What’s the story behind the invoices from fake registers that you receive after establishing your business?
It happens again and again that companies enter into agreements for an entry in a business directory against their will. If you only glance at the forms and sign them without checking them carefully, you may encounter unpleasant surprises that can cost you money.
How can you tell if it is an official invoice?
- An official invoice comes from the commercial register office of the canton where your business is registered (e.g. the commercial register office of the canton of Zurich)
- It states clearly what the invoice is for (e.g. registration of the company and the authorised signatories)
- You can often tell that it is an official letter thanks to the cantonal coat of arms and the contact details
What do fake invoices normally look like?
- They may use terms such as “register” and “Switzerland”, but they do not use the name “Cantonal Commercial Register”, as this would make them liable to prosecution
- In most cases, they are very vague about what you actually get when you pay.
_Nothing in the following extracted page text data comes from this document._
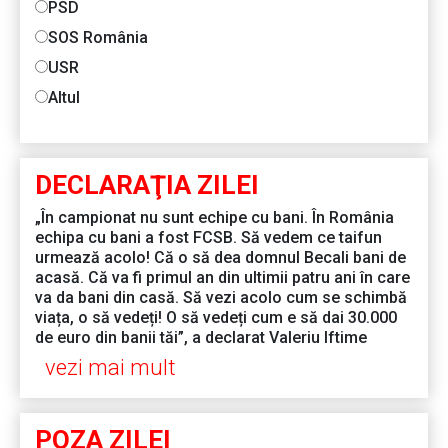
PSD
SOS România
USR
Altul
DECLARAŢIA ZILEI
„În campionat nu sunt echipe cu bani. În România
echipa cu bani a fost FCSB. Să vedem ce taifun
urmează acolo! Că o să dea domnul Becali bani de
acasă. Că va fi primul an din ultimii patru ani în care
va da bani din casă. Să vezi acolo cum se schimbă
viața, o să vedeți! O să vedeți cum e să dai 30.000
de euro din banii tăi”, a declarat Valeriu Iftime
vezi mai mult
POZA ZILEI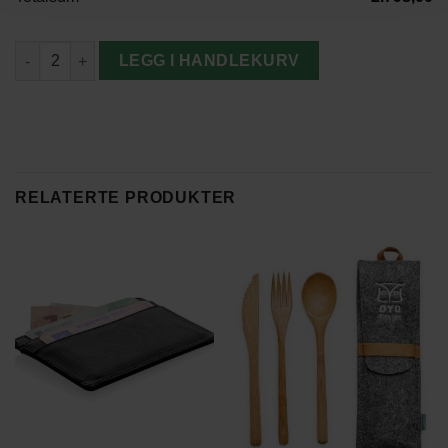
Nordic Sense Hårføner antall
LEGG I HANDLEKURV
RELATERTE PRODUKTER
You are merely entered in an unknown, unofficial register
- The letter does not contain any direct contact information, and the recipient is a company rather than the canton
What should I do if I receive a fake invoice like this?
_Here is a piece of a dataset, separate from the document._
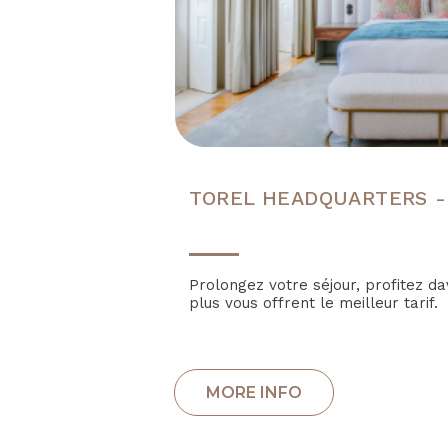
TOREL HEADQUARTERS -
Prolongez votre séjour, profitez d
plus vous offrent le meilleur tarif.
The simplest thing to do is just throw the invoice away and don’t worry any more about it. If you have any doubts about whether it is a genuine invoice, you can always contact the person at Foundera who is supporting your start-up.
If you have already paid the invoice, it will be difficult to get the money back. You can file a complaint with the State Secretariat for Economic Affairs (SECO). You can find all important information from SECO about phoney directories and fake registers, as well as the complaint form, here.